Our ability to anticipate and respond to technological changes can have an impact on our ability to respond to customer needs and to meet competitive demands.

 

   

The adequacy of our intellectual property protection, and the extent of any costs associated with obtaining rights in intellectual property claimed by others, can impact our business and operating results.

 

   

Our business and operating results can also be affected by widespread natural disasters, terrorist activities or international hostilities, either as a result of the impact on the economy and capital and other financial markets generally or on us or on our customers, suppliers or other counterparties specifically.

 

   

Also, risks and uncertainties that could affect the results anticipated in forward-looking statements or from historical performance relating to our equity interest in BlackRock, Inc. are discussed in more detail in BlackRock’s 2006 Form 10-K, including in the Risk Factors section, and in BlackRock’s other filings with the SEC, accessible on the SEC’s website and on or through BlackRock’s website at www.blackrock.com.

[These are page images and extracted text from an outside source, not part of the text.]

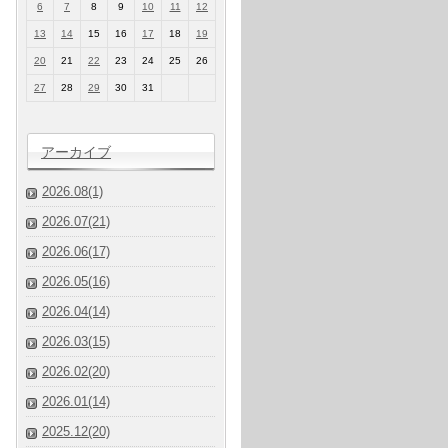
6
7
8
9
10
11
12
13
14
15
16
17
18
19
20
21
22
23
24
25
26
27
28
29
30
31
アーカイブ
2026.08(1)
2026.07(21)
2026.06(17)
2026.05(16)
2026.04(14)
2026.03(15)
2026.02(20)
2026.01(14)
2025.12(20)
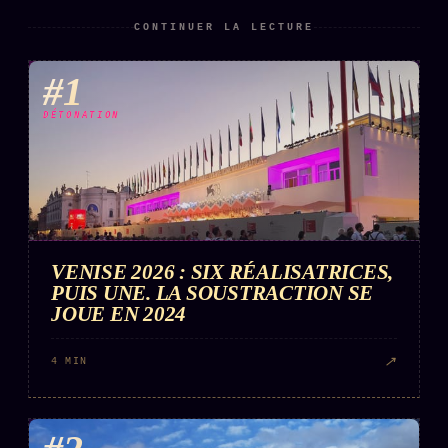
Words Radio
FM
CONTINUER LA LECTURE
#1
PRATIQUE + LÉGAL
DÉTONATION
Archive complète
Récents
À la une
Recherche ⌕
VENISE 2026 : SIX RÉALISATRICES,
Tous les tags
PUIS UNE. LA SOUSTRACTION SE
JOUE EN 2024
Soumettre un tip
Nous écrire
↗
4 MIN
Presse
Business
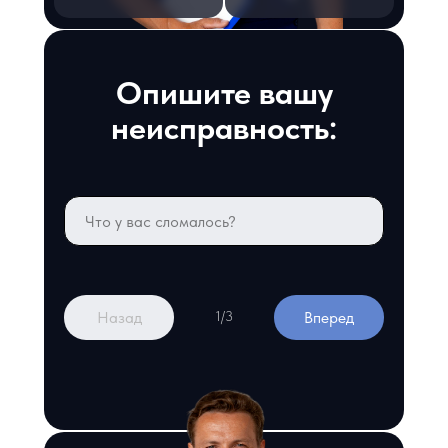
Опишите вашу
неисправность:
Назад
Вперед
1/3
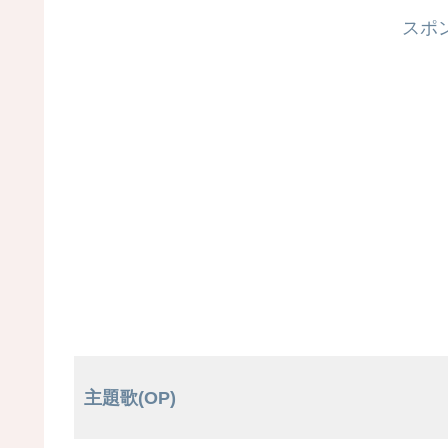
スポ
主題歌(OP)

We grow our business from time to time by acquiring other financial services companies, including our pending Sterling acquisition. Acquisitions in general present us with risks other than those presented by the nature of the business acquired. In particular, acquisitions may be substantially more expensive to complete (including as a result of costs incurred in connection with the integration of the acquired company) and the anticipated benefits (including anticipated cost savings and strategic gains) may be significantly harder or take longer to achieve than expected. In some cases, acquisitions involve our entry into new businesses or new geographic or other markets, and these situations also present risks resulting from our inexperience in these new areas. As a regulated financial institution, our pursuit of attractive acquisition opportunities could be negatively impacted due to regulatory delays or other regulatory issues. Regulatory and/or legal issues related to the pre-acquisition operations of an acquired business may cause reputational harm to PNC following the acquisition and integration of the acquired business into ours and may result in additional future costs arising as a result of those issues.

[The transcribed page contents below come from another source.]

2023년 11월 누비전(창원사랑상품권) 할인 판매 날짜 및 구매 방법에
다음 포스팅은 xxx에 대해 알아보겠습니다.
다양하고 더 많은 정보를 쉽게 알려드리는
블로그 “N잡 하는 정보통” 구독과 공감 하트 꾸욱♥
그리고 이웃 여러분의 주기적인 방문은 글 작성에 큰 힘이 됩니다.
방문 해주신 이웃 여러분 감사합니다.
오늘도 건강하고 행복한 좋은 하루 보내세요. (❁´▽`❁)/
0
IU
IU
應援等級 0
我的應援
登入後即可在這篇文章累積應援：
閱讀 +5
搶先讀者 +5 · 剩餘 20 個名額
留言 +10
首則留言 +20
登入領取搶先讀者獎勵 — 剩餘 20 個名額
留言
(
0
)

A DDITIONAL I NFORMATION A BOUT T HE PNC / S TERLING F INANCIAL C ORPORATION T RANSACTION

The PNC Financial Services Group, Inc. and Sterling Financial Corporation will be filing a proxy statement/prospectus and other relevant documents concerning the merger with the United States Securities and Exchange Commission (the “SEC”). WE URGE INVESTORS TO READ THE PROXY STATEMENT/PROSPECTUS AND ANY OTHER DOCUMENTS TO BE FILED WITH THE SEC IN CONNECTION WITH THE MERGER OR INCORPORATED BY REFERENCE IN THE PROXY STATEMENT/PROSPECTUS BECAUSE THEY WILL CONTAIN IMPORTANT INFORMATION.

Investors will be able to obtain these documents free of charge at the SEC’s web site at http://www.sec.gov. In addition, documents filed with the SEC by The PNC Financial Services Group, Inc. will be available free of charge from Shareholder Relations at (800) 843-2206. Documents filed with the SEC by Sterling Financial Corporation will be available free of charge from Sterling Financial Corporation by contacting Shareholder Relations at (877) 248-6420.

The directors, executive officers, and certain other members of management and employees of Sterling Financial Corporation are participants in the solicitation of proxies in favor of the merger from the shareholders of Sterling Financial Corporation. Information about the directors and executive officers of Sterling Financial Corporation is included in the proxy statement for its May 8, 2007 annual meeting of shareholders, which was filed with the SEC on April 2, 2007. Additional information regarding the interests of such participants will be included in the proxy statement/prospectus and the other relevant documents filed with the SEC when they become available.